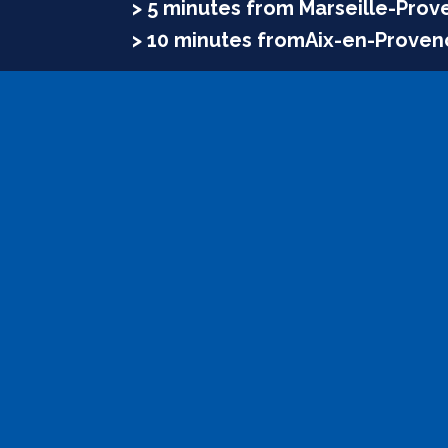
> 5 minutes from Marseille-Prov
> 10 minutes fromAix-en-Proven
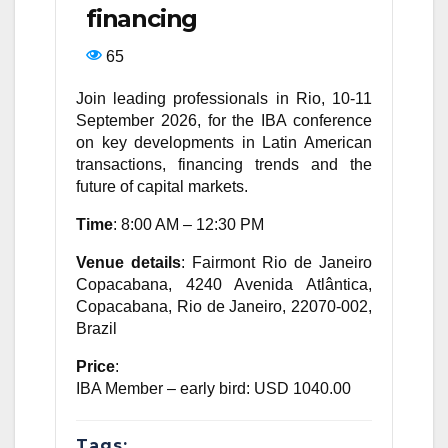
financing
65
Join leading professionals in Rio, 10-11
September 2026, for the IBA conference
on key developments in Latin American
transactions, financing trends and the
future of capital markets.
Time
: 8:00 AM – 12:30 PM
Venue details
: Fairmont Rio de Janeiro
Copacabana, 4240 Avenida Atlântica,
Copacabana, Rio de Janeiro, 22070-002,
Brazil
Price
:
IBA Member – early bird: USD 1040.00
Tags:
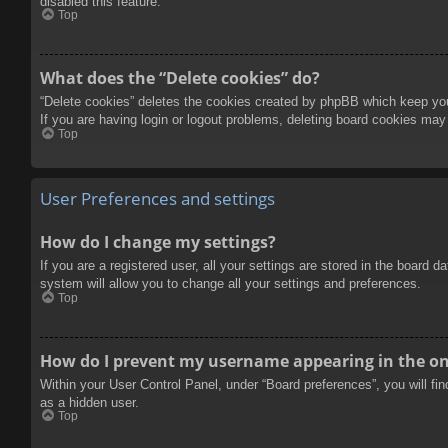
disabled this feature.
Top
What does the “Delete cookies” do?
“Delete cookies” deletes the cookies created by phpBB which keep you 
If you are having login or logout problems, deleting board cookies may
Top
User Preferences and settings
How do I change my settings?
If you are a registered user, all your settings are stored in the board 
system will allow you to change all your settings and preferences.
Top
How do I prevent my username appearing in the onl
Within your User Control Panel, under “Board preferences”, you will fi
as a hidden user.
Top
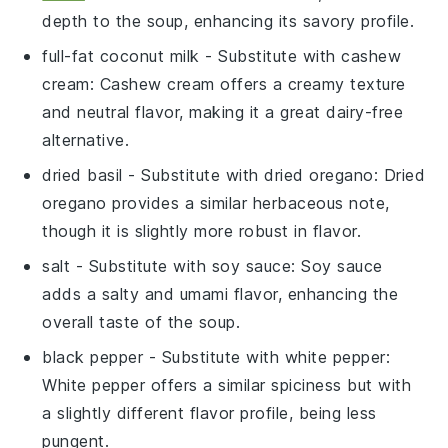
depth to the soup, enhancing its savory profile.
full-fat coconut milk
- Substitute with
cashew
cream
: Cashew cream offers a creamy texture
and neutral flavor, making it a great dairy-free
alternative.
dried basil
- Substitute with
dried oregano
: Dried
oregano provides a similar herbaceous note,
though it is slightly more robust in flavor.
salt
- Substitute with
soy sauce
: Soy sauce
adds a salty and umami flavor, enhancing the
overall taste of the soup.
black pepper
- Substitute with
white pepper
:
White pepper offers a similar spiciness but with
a slightly different flavor profile, being less
pungent.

####

WHAT NEEDS TO BE DONE: Would you show all lines of the material above that contain the word "will"?

RESULT:
system will allow you to change all your settings and preferences.
Within your User Control Panel, under “Board preferences”, you will fi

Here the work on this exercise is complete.